What you are asked to do. Repeat the data that follows exactly, starting at the line with "SOUTHERN BLUEFIN TUNA" and ending at the line with "unused fertiliser, and", and leave out every picture.

Data to examine.
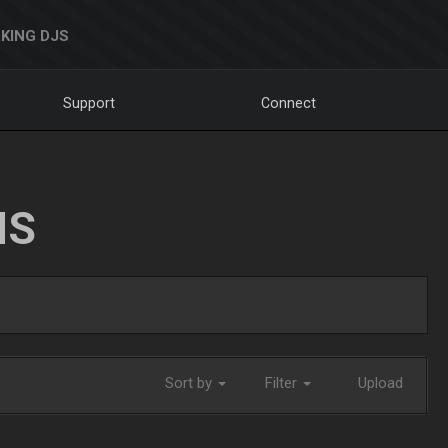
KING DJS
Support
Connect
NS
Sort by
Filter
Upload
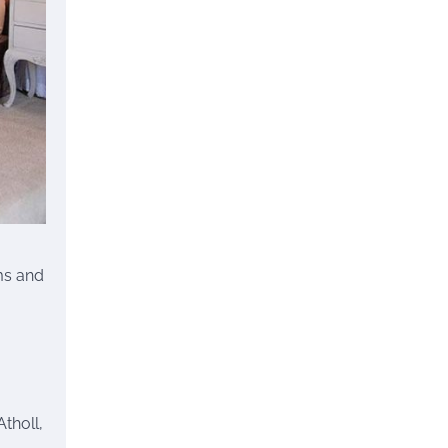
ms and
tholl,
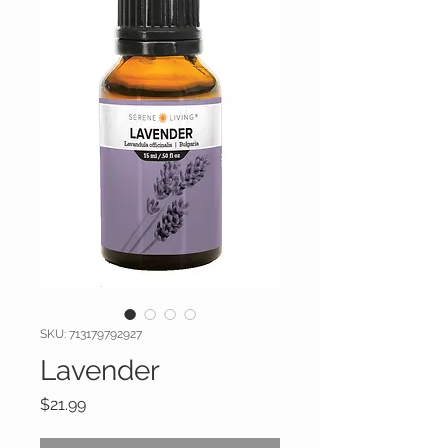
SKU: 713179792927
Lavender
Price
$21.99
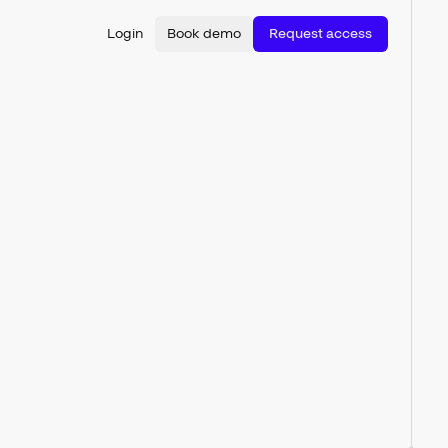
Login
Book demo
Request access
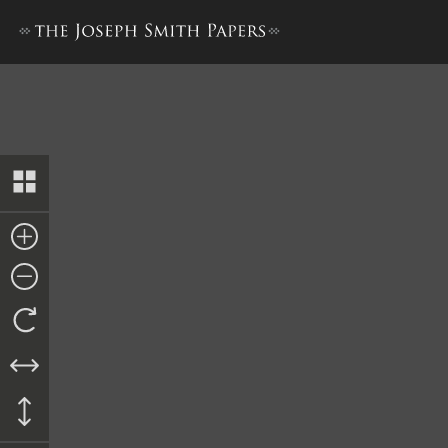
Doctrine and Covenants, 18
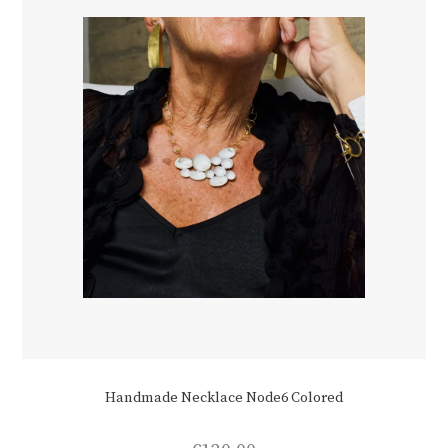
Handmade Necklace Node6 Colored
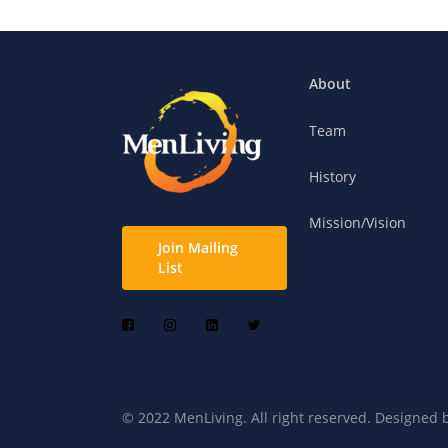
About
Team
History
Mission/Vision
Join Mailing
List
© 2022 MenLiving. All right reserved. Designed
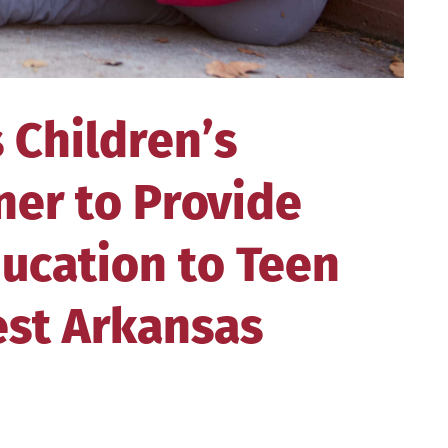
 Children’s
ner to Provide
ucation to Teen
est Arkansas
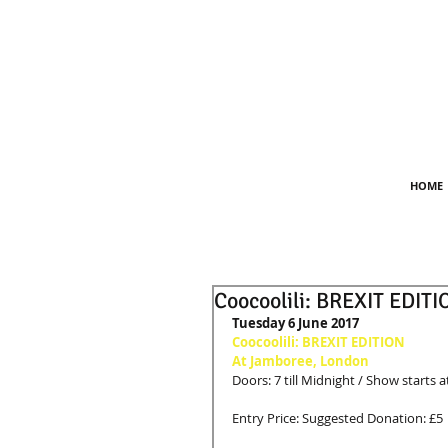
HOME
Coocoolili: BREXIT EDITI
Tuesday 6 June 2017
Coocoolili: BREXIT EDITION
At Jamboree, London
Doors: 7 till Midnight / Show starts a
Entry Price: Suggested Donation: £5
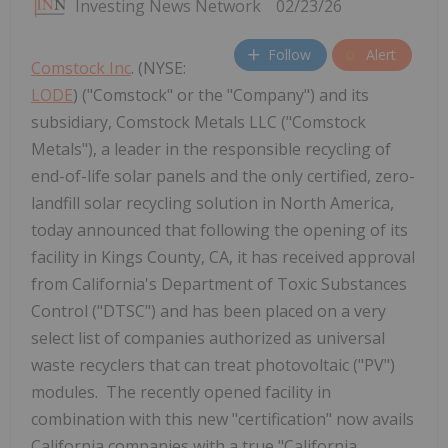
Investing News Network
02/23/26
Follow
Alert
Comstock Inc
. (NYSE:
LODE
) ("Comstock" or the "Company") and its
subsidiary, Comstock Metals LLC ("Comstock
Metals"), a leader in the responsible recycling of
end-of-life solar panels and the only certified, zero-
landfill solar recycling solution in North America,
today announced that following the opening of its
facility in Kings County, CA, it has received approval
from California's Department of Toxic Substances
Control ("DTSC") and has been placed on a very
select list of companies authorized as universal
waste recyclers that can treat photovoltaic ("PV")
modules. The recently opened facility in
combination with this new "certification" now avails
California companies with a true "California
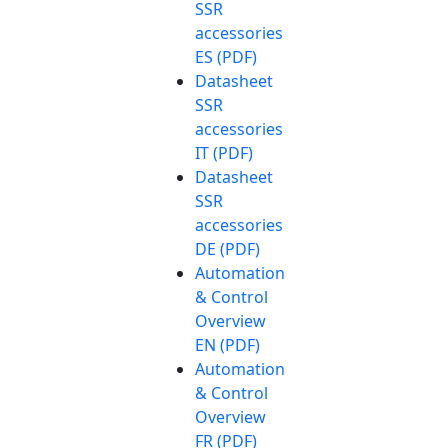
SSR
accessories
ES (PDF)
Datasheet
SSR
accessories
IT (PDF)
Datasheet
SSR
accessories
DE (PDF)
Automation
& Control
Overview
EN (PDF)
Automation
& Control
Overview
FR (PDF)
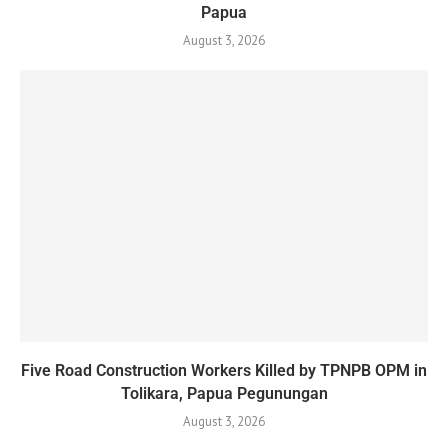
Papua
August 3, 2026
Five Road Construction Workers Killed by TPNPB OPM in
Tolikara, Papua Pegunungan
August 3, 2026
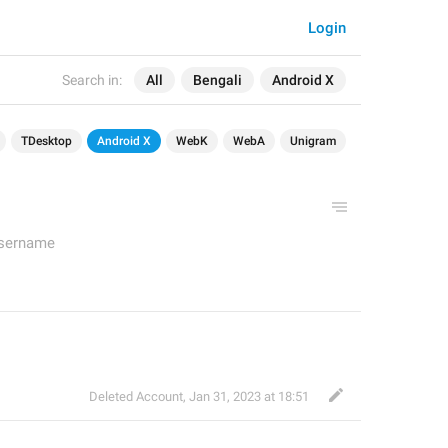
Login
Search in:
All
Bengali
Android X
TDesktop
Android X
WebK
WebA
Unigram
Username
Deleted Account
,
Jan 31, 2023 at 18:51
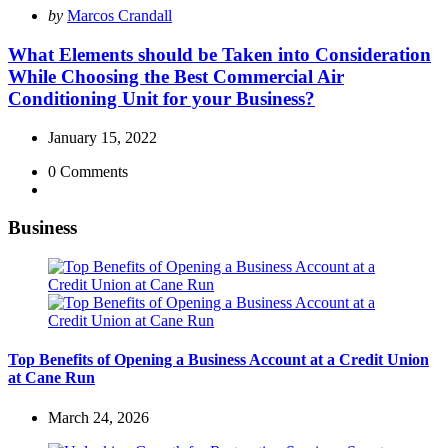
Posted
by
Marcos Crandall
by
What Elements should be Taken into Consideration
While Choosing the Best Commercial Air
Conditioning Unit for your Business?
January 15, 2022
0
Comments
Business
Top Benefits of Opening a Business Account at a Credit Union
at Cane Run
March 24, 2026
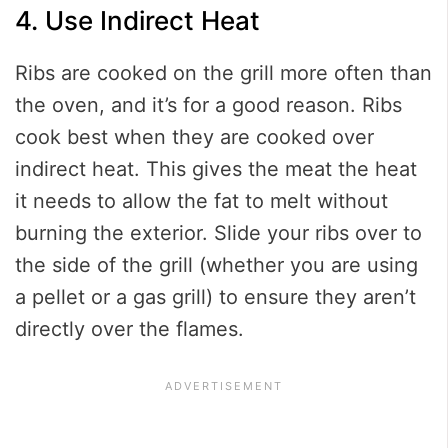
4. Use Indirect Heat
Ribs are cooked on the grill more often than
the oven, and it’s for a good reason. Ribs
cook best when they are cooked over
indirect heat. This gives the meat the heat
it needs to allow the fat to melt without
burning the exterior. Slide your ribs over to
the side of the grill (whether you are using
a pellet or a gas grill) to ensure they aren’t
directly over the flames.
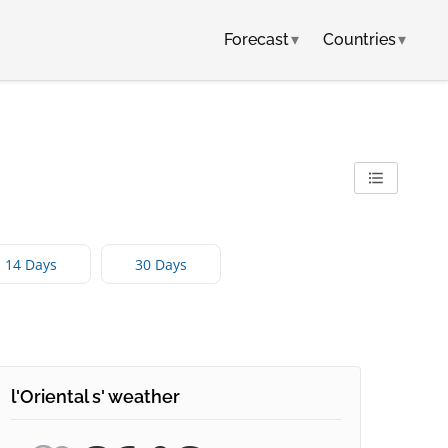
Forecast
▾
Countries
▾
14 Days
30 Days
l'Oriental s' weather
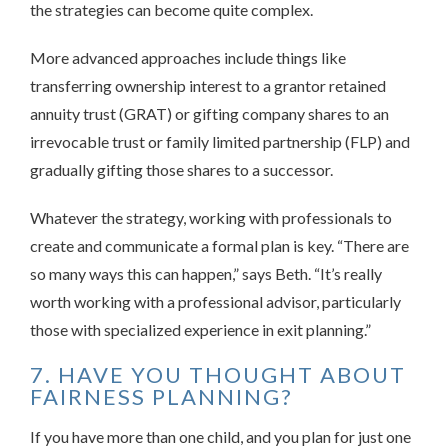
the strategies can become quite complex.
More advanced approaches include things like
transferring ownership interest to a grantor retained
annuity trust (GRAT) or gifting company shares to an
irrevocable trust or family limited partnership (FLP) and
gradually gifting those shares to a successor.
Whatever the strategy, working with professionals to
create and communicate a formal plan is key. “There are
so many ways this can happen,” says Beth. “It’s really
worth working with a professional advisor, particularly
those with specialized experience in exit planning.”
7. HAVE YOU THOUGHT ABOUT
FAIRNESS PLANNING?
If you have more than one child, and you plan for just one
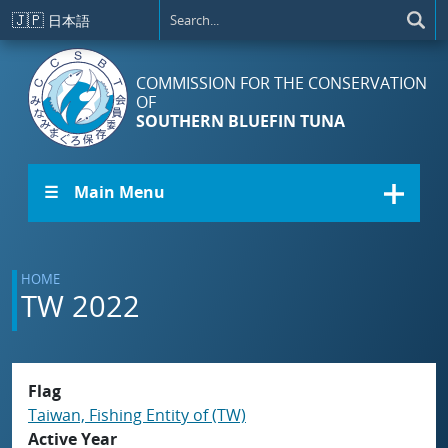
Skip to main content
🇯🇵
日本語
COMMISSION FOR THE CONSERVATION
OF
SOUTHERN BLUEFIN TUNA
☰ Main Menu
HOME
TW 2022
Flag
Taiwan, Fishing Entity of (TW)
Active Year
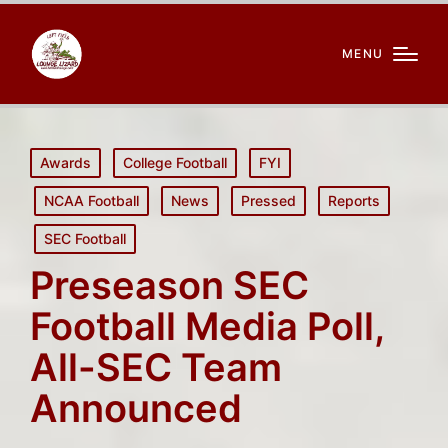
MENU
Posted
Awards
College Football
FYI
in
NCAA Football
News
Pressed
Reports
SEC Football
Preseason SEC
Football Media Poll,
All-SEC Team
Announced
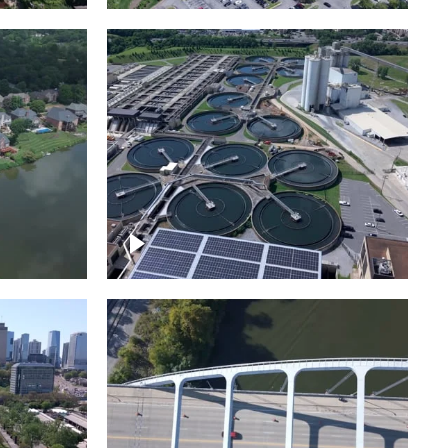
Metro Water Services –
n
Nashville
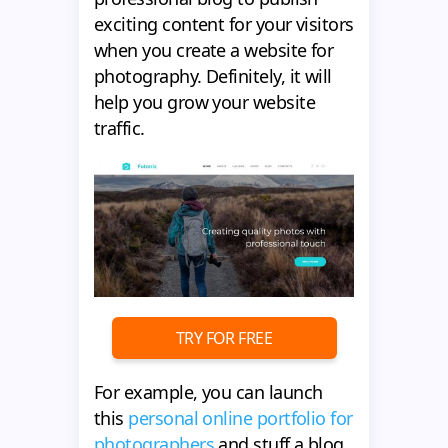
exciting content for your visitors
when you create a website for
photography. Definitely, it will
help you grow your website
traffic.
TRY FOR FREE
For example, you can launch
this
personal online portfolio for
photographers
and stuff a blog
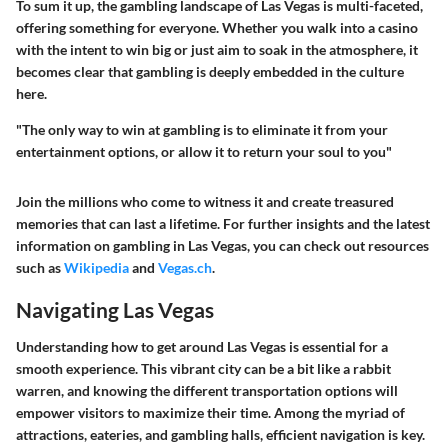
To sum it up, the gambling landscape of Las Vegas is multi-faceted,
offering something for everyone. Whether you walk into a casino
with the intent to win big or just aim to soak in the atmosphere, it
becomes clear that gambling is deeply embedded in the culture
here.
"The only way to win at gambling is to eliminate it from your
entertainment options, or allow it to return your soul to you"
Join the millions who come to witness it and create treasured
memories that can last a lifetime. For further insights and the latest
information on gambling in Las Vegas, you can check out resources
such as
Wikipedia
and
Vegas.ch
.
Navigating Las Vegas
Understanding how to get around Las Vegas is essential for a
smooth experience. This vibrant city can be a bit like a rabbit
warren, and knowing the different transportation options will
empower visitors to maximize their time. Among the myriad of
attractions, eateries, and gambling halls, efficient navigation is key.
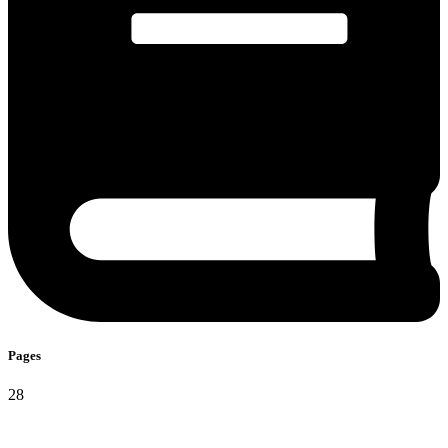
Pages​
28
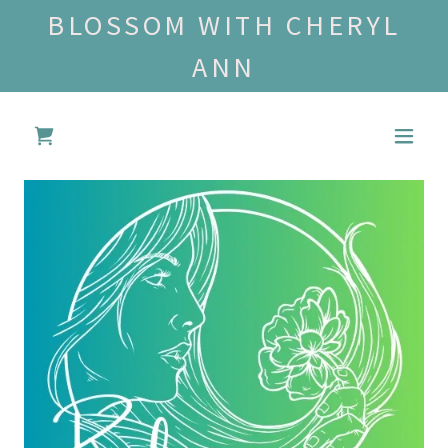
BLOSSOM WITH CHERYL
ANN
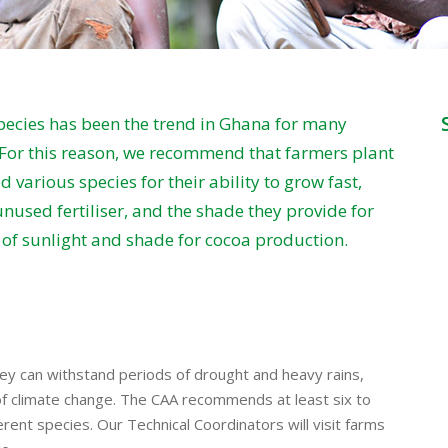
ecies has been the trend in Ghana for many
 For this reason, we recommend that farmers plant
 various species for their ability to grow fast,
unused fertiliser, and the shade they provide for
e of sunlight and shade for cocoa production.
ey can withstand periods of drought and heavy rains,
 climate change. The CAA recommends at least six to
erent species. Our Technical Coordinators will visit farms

Solution to this exercise.
SOUTHERN BLUEFIN TUNA
☰ Main Menu
HOME
TW 2022
Flag
Taiwan, Fishing Entity of (TW)
Active Year
MENU
Posted
Awards
College Football
FYI
in
NCAA Football
News
Pressed
Reports
SEC Football
Preseason SEC
Football Media Poll,
All-SEC Team
Announced
Metro Water Services –
n
Nashville
exciting content for your visitors
when you create a website for
photography. Definitely, it will
help you grow your website
traffic.
TRY FOR FREE
For example, you can launch
this
personal online portfolio for
photographers
and stuff a blog
To sum it up, the gambling landscape of Las Vegas is multi-faceted,
offering something for everyone. Whether you walk into a casino
with the intent to win big or just aim to soak in the atmosphere, it
becomes clear that gambling is deeply embedded in the culture
here.
"The only way to win at gambling is to eliminate it from your
entertainment options, or allow it to return your soul to you"
Join the millions who come to witness it and create treasured
memories that can last a lifetime. For further insights and the latest
information on gambling in Las Vegas, you can check out resources
such as
Wikipedia
and
Vegas.ch
.
Navigating Las Vegas
Understanding how to get around Las Vegas is essential for a
smooth experience. This vibrant city can be a bit like a rabbit
warren, and knowing the different transportation options will
empower visitors to maximize their time. Among the myriad of
attractions, eateries, and gambling halls, efficient navigation is key.
Pages​
28
BLOSSOM WITH CHERYL
ANN
ecies has been the trend in Ghana for many
 For this reason, we recommend that farmers plant
 various species for their ability to grow fast,
unused fertiliser, and the shade they provide for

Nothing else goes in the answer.